73 The Council submits that “existing dwelling-house” in cl 13(2)(a) implicitly means one that has been lawfully constructed and that if there is otherwise an existing dwelling-house (contrary to my conclusion), it was not lawfully constructed because of the two assumed facts.

74 Vic Vellar submits that this is to read into the clause a qualifying adjective which could and should have been included if such was the intention: Holden v Commissioner for Government Transport (1958) 59 SR (NSW) 331 (FC) at 333. I do not find that case helpful. It had nothing to do with a lawfulness implication and was concerned with the suggested implication of a word in an unrelated context.

75 There is a general rule that an interpretation of an Act or contract will not be adopted that will permit a person to take advantage of their own wrong, such as where a person seeks a benefit under a contract by reason of their own contractual default: TCN Channel Nine Pty Ltd v Hayden Enterprises Pty Ltd (1989) 16 NSWLR 130 at 147; Pearce and Geddes, Statutory Interpretation in Australia (6th ed, 2006) at [2.37]; Green v Kogarah Municipal Council [1999] NSWLEC 256 at [32].

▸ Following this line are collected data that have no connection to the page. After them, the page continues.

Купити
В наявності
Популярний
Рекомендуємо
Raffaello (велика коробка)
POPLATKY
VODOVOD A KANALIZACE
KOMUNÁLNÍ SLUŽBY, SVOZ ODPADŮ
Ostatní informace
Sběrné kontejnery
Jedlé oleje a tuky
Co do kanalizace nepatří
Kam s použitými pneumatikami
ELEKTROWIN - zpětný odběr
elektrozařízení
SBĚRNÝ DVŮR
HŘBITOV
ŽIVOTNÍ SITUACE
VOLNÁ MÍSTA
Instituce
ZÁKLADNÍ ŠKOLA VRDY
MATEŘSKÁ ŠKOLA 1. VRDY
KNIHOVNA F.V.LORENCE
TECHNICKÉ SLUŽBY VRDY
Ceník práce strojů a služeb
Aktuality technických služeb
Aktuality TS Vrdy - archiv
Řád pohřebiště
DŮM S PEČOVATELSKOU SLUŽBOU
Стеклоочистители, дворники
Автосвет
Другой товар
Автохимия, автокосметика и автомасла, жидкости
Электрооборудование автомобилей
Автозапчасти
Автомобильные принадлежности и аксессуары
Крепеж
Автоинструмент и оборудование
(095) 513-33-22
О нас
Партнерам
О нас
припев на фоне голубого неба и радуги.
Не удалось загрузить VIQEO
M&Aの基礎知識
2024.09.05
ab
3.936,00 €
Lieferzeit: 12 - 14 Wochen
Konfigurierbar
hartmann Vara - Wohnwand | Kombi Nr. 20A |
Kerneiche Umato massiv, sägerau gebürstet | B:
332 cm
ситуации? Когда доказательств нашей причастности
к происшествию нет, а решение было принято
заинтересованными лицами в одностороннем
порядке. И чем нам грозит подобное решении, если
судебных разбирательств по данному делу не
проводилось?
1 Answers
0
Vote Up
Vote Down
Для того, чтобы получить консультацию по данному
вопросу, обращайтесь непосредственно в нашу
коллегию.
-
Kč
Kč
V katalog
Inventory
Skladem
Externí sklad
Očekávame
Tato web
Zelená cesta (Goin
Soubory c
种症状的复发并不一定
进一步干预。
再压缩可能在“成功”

76 In Allen v Bega Valley Shire Council (1994) 85 LGERA 364 (CA) cl 7 of State Environmental Planning Policy No 21 provided that development consent was not required for the placement or use of moveable dwellings on a caravan park or camping ground “in existence” on the day the policy takes effect. The appellants operated a caravan park on certain land. In respect of one section of the land no development consent had been granted. The council obtained a declaration that the use of that part of the land was unlawful. An appeal was dismissed by the Court of Appeal which interpreted cl 7 as permitting the placement or use of moveable dwellings without development consent on caravan parks lawfully being operated at the date of promulgation of the policy. Clarke JA held at 369-370 (Kirby P and Meagher JA agreeing):

          “Clause 7 was designed, in my opinion, to permit the placement or use of moveable dwellings, without development consent, on lawful caravan parks and camping grounds in existence on 1 December 1986. [Counsel] has submitted that such an interpretation involves the unnecessary and wrongful injection of the word 'lawful' into the clause. He points out, quite correctly, that that word does not appear in cl 7(1) and contends that an intention can be discerned from its provisions to render lawful all caravan parks and camping grounds in existence on that day whether or not they had previously been lawful.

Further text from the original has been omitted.